Career Development

Career development has been in practice in some parts of the world for over a hundred years. As early as the 1900s the United States and some European countries have been using assessment and evaluation instruments as a means of assisting persons with career development. (World Bank discussion paper, August 18, 2003). For many countries in the developed world policy makers have developed policies on career development and has a result, have been able to deliver career programmes in a structured and formal way.

The origin of career/vocational counselling as a speciality within the counselling profession, dates back to the vocational guidance movement of the early 1900s. Then the task of the counsellors was to match clients with appropriate occupations. This speciality has now evolved to the point where it is concerned with a lifelong process of career development, the learning of life skills, preparation for work and planning for leisure time. It also involves shifting the focus from being almost exclusively aimed at children in school settings to work with people of all ages in almost any setting. One such group is the adults in transition.

If our goal is to prepare a world-class workforce, one that can perform optimally, then we must begin to take a serious look at the way we prepare our students to enter the work place. Our schools need to become human resource development institutes with the vision of preparing all students for further learning and for employment. Career guidance and counselling must be given a place of prominence, with each student afforded the opportunity to develop a plan for life and the opportunity to understand his/her role in society.

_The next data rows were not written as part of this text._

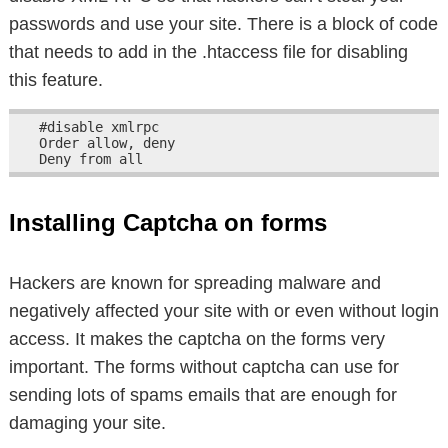
passwords and use your site. There is a block of code
that needs to add in the .htaccess file for disabling
this feature.
#disable xmlrpc

Order allow, deny

Deny from all
Installing Captcha on forms
Hackers are known for spreading malware and
negatively affected your site with or even without login
access. It makes the captcha on the forms very
important. The forms without captcha can use for
sending lots of spams emails that are enough for
damaging your site.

This would result in our schools not only being seen as a knowledge, content-based education system but one where students are prepared to be independent, self-supporting and productive members of society. More focus would then be placed on the following:

  • Emphasizing the importance of work and the link between education and work;
  • Teaching employability skills;
  • Forging more linkages between the school, community and industry;
  • Examining labour market trends both locally and internationally;
  • Emphasizing the role of the individual in his/her own development through the planning of one’s life generally and one’s career in particular; and
  • Teaching career exploration and work preparation skills.

This has already started through the introduction of initiatives such as Resource & Technology and Computer Education in schools, but can be enhanced through a programme of career guidance, education and counselling.